Maroc-Égypte. Où en est la relation entre les deux pays ?
Reportée à la dernière minute sur fond de remaniement attendu au Caire, la réunion de la Haute Commission mixte maroco-égyptienne illustre à la fois la volonté des deux capitales de relancer une relation en demi-teinte et les dossiers sensibles qui en brident encore l’élan. Décryptage des faits, du calendrier envisagé et des points de friction qui pèsent sur la relation bilatérale.
Le 27 janvier 2026, Nasser Bourita, ministre des Affaires étrangères marocain, et son homologue égyptien Badr Abdelatty, se félicitaient de "l'évolution positive des relations égypto-marocaines".
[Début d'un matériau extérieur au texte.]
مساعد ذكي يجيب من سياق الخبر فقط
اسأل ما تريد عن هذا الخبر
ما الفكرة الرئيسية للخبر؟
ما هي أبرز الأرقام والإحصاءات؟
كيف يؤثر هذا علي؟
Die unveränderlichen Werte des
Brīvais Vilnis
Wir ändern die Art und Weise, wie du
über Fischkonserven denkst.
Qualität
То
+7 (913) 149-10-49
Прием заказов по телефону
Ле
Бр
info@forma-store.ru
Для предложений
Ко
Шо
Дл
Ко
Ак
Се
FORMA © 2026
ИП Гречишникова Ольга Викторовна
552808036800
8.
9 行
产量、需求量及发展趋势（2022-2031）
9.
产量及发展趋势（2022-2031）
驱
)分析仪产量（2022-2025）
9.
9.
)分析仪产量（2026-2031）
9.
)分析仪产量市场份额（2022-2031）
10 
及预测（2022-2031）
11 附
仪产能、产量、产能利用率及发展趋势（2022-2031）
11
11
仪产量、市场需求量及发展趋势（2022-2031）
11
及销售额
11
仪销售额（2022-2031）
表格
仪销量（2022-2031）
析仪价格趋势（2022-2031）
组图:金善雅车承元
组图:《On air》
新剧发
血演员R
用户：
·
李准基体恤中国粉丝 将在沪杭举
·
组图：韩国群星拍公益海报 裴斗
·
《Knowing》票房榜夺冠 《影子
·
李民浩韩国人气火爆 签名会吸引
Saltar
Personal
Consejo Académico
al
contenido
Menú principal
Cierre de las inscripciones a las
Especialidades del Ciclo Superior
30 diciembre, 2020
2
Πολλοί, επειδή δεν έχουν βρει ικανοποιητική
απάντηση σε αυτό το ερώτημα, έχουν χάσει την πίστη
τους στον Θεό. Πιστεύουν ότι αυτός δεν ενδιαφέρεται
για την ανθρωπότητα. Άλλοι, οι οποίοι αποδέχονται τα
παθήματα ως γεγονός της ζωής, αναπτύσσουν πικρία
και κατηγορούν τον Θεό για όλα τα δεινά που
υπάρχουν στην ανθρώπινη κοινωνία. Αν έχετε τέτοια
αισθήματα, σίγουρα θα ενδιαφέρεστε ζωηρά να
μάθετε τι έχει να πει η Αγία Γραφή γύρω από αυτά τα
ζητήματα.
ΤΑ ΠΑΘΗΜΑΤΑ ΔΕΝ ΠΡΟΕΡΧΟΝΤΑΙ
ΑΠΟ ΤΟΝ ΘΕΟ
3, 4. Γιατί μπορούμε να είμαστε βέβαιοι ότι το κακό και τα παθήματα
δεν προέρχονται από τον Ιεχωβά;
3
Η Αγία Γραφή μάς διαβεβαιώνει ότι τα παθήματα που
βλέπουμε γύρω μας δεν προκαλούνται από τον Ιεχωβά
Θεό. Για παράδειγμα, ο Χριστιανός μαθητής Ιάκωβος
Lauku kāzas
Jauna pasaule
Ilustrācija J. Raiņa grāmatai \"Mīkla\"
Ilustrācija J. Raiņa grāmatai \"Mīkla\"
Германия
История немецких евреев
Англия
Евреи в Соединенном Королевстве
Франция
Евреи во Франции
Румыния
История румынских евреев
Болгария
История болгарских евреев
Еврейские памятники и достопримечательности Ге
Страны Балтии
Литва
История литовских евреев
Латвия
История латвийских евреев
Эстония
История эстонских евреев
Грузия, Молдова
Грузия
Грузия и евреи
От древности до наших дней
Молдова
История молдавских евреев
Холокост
C'était à l'occasion d'un échange téléphonique, le deuxième que les deux responsables ont eu au cours des dernières semaines après celui du 28 décembre 2025. Une marque des tentatives de rapprochement qui, dans les coulisses, semble se faire entre Rabat et Le Caire, deux capitales arabes emblématiques, mais dont la coordination sur le terrain paraît bien en deçà du potentiel auquel elles peuvent aspirer.
Et justement, ce mois de février 2026 devait, en principe, leur donner l'occasion de mieux accorder leurs violons.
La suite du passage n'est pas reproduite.